Bioinformatics and machine learning algorithm were used to screen key expressed genes and analyze related immune cell infiltration in prostate cancer
高文治,何宇辉,朱振鹏,张家锋,巩艳青,何世明,周利群,郭跃先,李学松
DOI: https://doi.org/10.3760/cma.j.cn421213-20210509-01149
2022-01-01
Abstract:Objective:Through bioinformatics and machine science algorithm to screen and analyze the key expression genes of prostate cancer, explore the biomarkers for the diagnosis of prostate cancer and the correlation with immune cell infiltration of prostate cancer.Methods:Three prostate cancer tissue mRNA microarray datasets were downloaded from the gene expression profile (GEO) database by bioinformatics methods: GSE46602 and GSE69334 were used as training sets, and GSE32571 as validation sets.
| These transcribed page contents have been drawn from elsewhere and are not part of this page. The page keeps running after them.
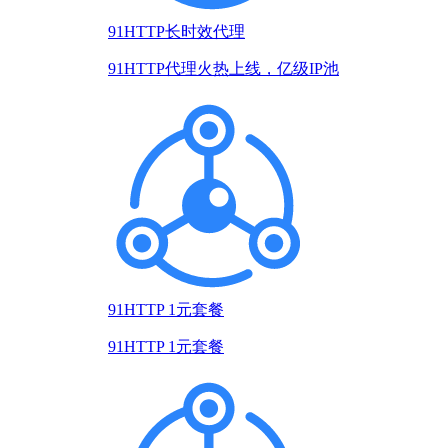
91HTTP长时效代理
91HTTP代理火热上线，亿级IP池
91HTTP 1元套餐
91HTTP 1元套餐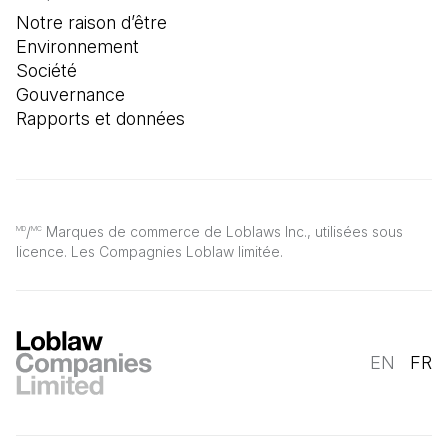
Notre raison d’être
Environnement
Société
Gouvernance
Rapports et données
/
Marques de commerce de Loblaws Inc., utilisées sous
MD
MC
licence. Les Compagnies Loblaw limitée.
EN
FR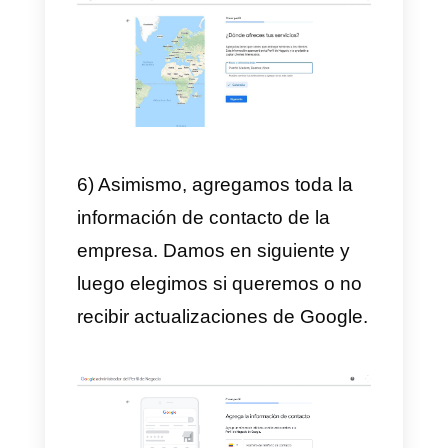
2) Posteriormente, escribimos el
nombre de nuestra empresa en e
buscador.
3) Una vez escrito el nombre,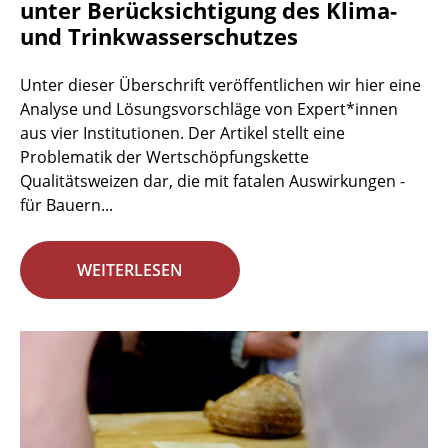
unter Berücksichtigung des Klima-
und Trinkwasserschutzes
Unter dieser Überschrift veröffentlichen wir hier eine
Analyse und Lösungsvorschläge von Expert*innen
aus vier Institutionen. Der Artikel stellt eine
Problematik der Wertschöpfungskette
Qualitätsweizen dar, die mit fatalen Auswirkungen -
für Bauern...
WEITERLESEN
Differential expression genes (DEGs) were obtained by combining data sets GSE46602 and GSE69223. Kyoto Encyclopedia of Genes and Genomes (KEGG), Gene Ontology (GO), disease enrichment analysis (DO) and gene enrichment analysis (GSEA) were used for functional enrichment analysis. Lasso gene 11 regression filter characteristics, support vector machine (SVM) gene 2 filter characteristics, characteristics of intersection for two gene characteristics of intersection for two gene hepsin (HPN), keratin23 (KRT23), the two genes in the data set GSE32571 verification, At the same time, real-time fluorescence quantitative polymerase chain reaction was carried out to verify the relationship between two characteristic genes and immune cell infiltration in prostate cancer-related cell lines.Results:A total of 35 DEGs and two core genes were found by using R language and machine learning methods in three prostate cancer datasets of GEO database, including 20 down-regulated genes and 15 up-regulated genes. Analysis of GO, KEGG, DO and GSEA pathways revealed that these genes were enriched in epidermal cell differentiation, keratinosis and other functions, and in extracellular matrix receptor interaction and estrogen receptor pathway. The characteristic genes screened by least absolute shrinkage and selection operator (LASSO) and support vector machuines (SVM) and the data set GSE32571 were tested. It was found that HPN and KRT23 were two diagnostic biomarkers of prostate cancer, and the mRNA level in the prostatic adenocarcinoma cell line was verified in line with the results of bioinformatics analysis. The expression levels of HPN in Du145, PC3, Vcap, Lncap, C4-2 and 22RV1 groups (1.10±0.29, 0.46±0.12, 3.02±0.79, 1.58±0.09, 0.39±0.02, 0.41±0.07) was higher than RWPE1 group (0.09±0.01). The difference was statistically significant (
t=6.000, 5.030, 6.400, 27.980, 15.600, 6.870,
P<0.05). The expression of KRT23 in Du145, PC3, Vcap, Lncap, C4-2 and 22RV1 groups (0.42±0.01, 0.15±0.03, 0.15±0.02, 0.15±0.03, 0.62±0.09, 0.04±0.01) was lower than that in RWPE1 group (1.01±0.19). The difference was statistically significant (
t=5.210, 7.600, 7.620, 7.580, 3.120, 8.630,
P<0.05), HPN and KRT23 were correlated with immune cells, HPN was negatively correlated with T cell CD8, resting mast cell and resting dendritic cell, and positively correlated with macrophage M0. KRT23 was negatively correlated with macrophage M0 and positively correlated with resting dendritic cells and resting mast cells.
Conclusion:HPN and KRT23 can be used as diagnostic biomarkers of prostate cancer, and HPN and KRT23 are related to immune cells such as follicular helper T cells and regulatory T cells.